How Do You Solve a Problem Like ESG?

By Patrick Wood Uribe, Chief Executive Officer, Util

Util is a London-based financial technology company that uses machine learning to measure the impact of a company’s products or services. Using natural language processing (NLP), Util analyses text from articles, academic research and journals to generate an automated ESG score for each of the 17 United Nations SDGS for a company’s products and for the company as a whole.

According to chief executive officer, Patrick Wood Uribe, NLP’s accuracy in interpreting written text allows for the automated generation of ESG scores for thousands of companies. Util’s focus on products and services allows for more granular EGS scores compared with other ratings providers. “Our work is different from ESG data in that our data is designed specifically to allow our clients to understand how every listed company simultaneously affects a comprehensive range of global issues, not just ESG. What we have found is that our data also clearly shows the inherent trade-offs in our commercial world, and how important it is to move past simple ESG categories and provide investors with the information they need to decide for themselves”.

How do you solve a problem like ESG?
ESG is the talk of the town. It has been a record-breaking year for inflows to funds labelled as ‘ESG’, namely those focused on environmental, social, and governance issues. By some estimates, investment in these funds has increased 10x in the past year. Business is booming.

Yet there is also growing skepticism. Two separate research papers in the last year have highlighted the disagreement among ESG rating providers, one noting that the average correlation was 54%, the other that it was 46%. Differences in criteria (what counts as E or S or G), scope (how much of it counts), and weight (how important each factor is) mean that raters only agree about half the time. By contrast, the correlation among credit rating agencies is about 99%.

It’s not hard to see the problems that could arise from this combination of overwhelming demand for ESG assets and such inconsistent data being used to allocate them. Investors in some ESG ETFs might already be surprised at some of their constituents, either because the criteria are generous (in some cases, fossil fuel companies can be included as long as they are doing better than their peers according to the rater’s criteria), or because the logical boundaries are arbitrary. One ETF is designed to exclude companies that manufacture weapons, but includes Dick’s Sporting Goods, which sells them; the same ETF excludes companies with reserves of fossil fuels but includes airlines and car companies, whose services and products depend almost entirely on burning them.

At the same time, ESG factors have been associated with better company performance. On the surface, this makes sense: companies with good governance practices, or that treat their employees and customers well, or have a sense of environmental responsibility, are likely to be well run and well liked, and should perform better than peers without those features.

But there are two significant problems with the relationship between ESG and stock performance. Firstly, if ESG ratings only agree half the time, how do we even know the relationship exists? Secondly, in equity markets, many if not most of those factors should already be efficiently captured by stock prices: the next time an ESG-related scandal like Boohoo or Rio Tinto hits the news, try beating the market to the punch and you’ll see what I mean.

In the strongest version of the Efficient Market Hypothesis, all information is already incorporated into the price of a stock, and given the number of daily transactions in financial markets, the system works well. Prices reflect new information quickly, and extreme mis-pricing is comparatively rare. The one significant shortcoming is, broadly speaking, in sustainability: despite everything, we continue to do more harm than good in the world and remain on track eventually to deprive ourselves of an environment to care about.

Why should prices fail to capture information we know is so important? A few obvious reasons spring to mind. Cynics among us might say that the market is actually the more accurate reflection of our values, and that everything else is just lip service and empty rhetoric. Others might say that it’s the result of implicit investor self-preservation: it’s ultimately self-defeating to exit stocks with poor environmental records, for example, since the sell-off will ultimately drive their prices down sufficiently to turn them into an opportunity for others — at which point demand for the stock will return, the company will return to its previous market value, the harmful equilibrium restored, while others reap the profits.

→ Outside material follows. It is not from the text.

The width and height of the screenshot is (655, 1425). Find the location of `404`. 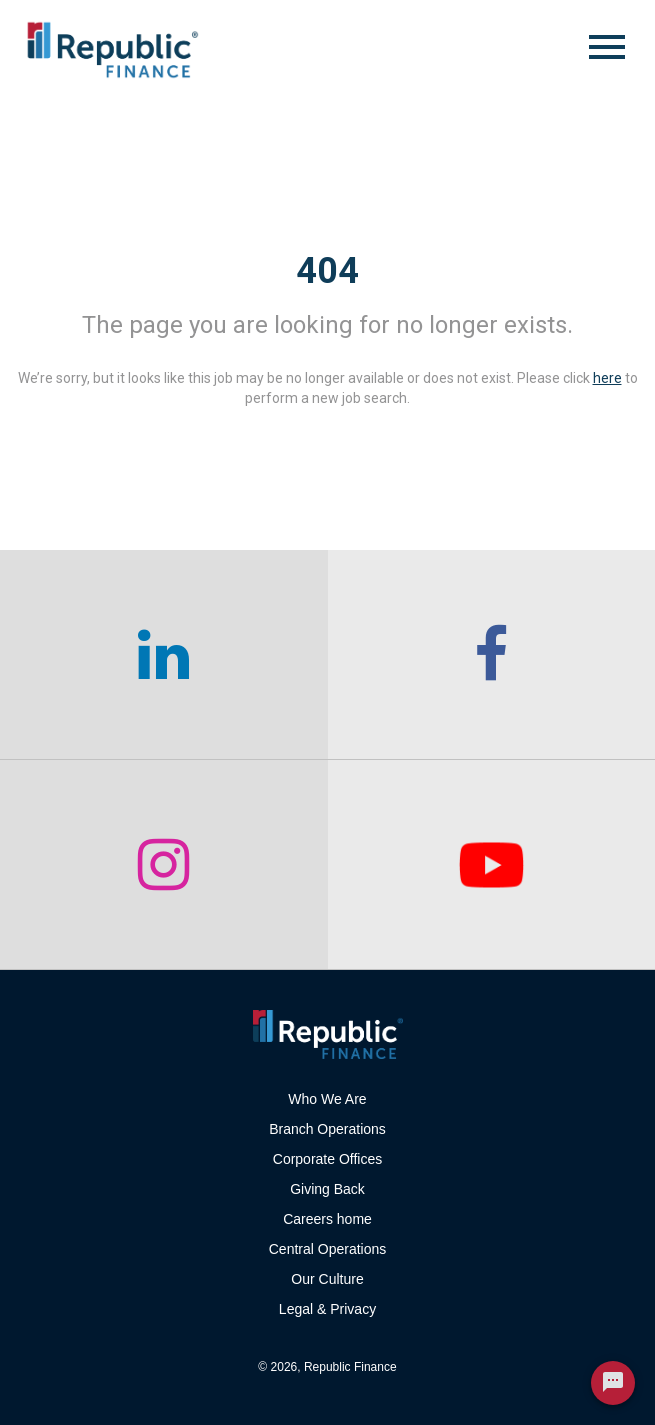 404 is located at coordinates (327, 271).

This is, however, a fairly simple example. Most of the time, the situation is more complicated: how does an investor evaluate a company that makes jerseys out of 100% recycled material, but does so with questionable labour practices? Do both factors matter equally? If not, which matters more? How about a company that makes concrete, itself quite polluting but still a cheap way to build beneficial infrastructure like bridges and schools in emerging markets? Is ignorance somehow preferable to fine particulate pollution?

These questions bring me to another fundamental reason why markets seem not to incorporate sustainability information efficiently: in a word, complexity. The more complex the information — and its implications — the longer it will take to filter through to the price, if ever. In the case of sustainability information, as soon as questions like those I just raised are applied to more than a handful of cases, they quickly become too overwhelming to think about. And of course, if investors don’t think about these questions, they can’t realistically factor them into how they assess their investment choices. The market has to go without the information.

This is the gap that fuels the demand for ESG stamps of approval. But as we’ve already seen, that explosive demand has been met with inconsistent data, leading to calls on the one hand for greater transparency, or on the other hand for stronger regulation. I would say neither addresses the fundamental bottleneck we truly face: the biggest barrier to investing sustainably is how to process, understand, and act upon complex information about sustainability.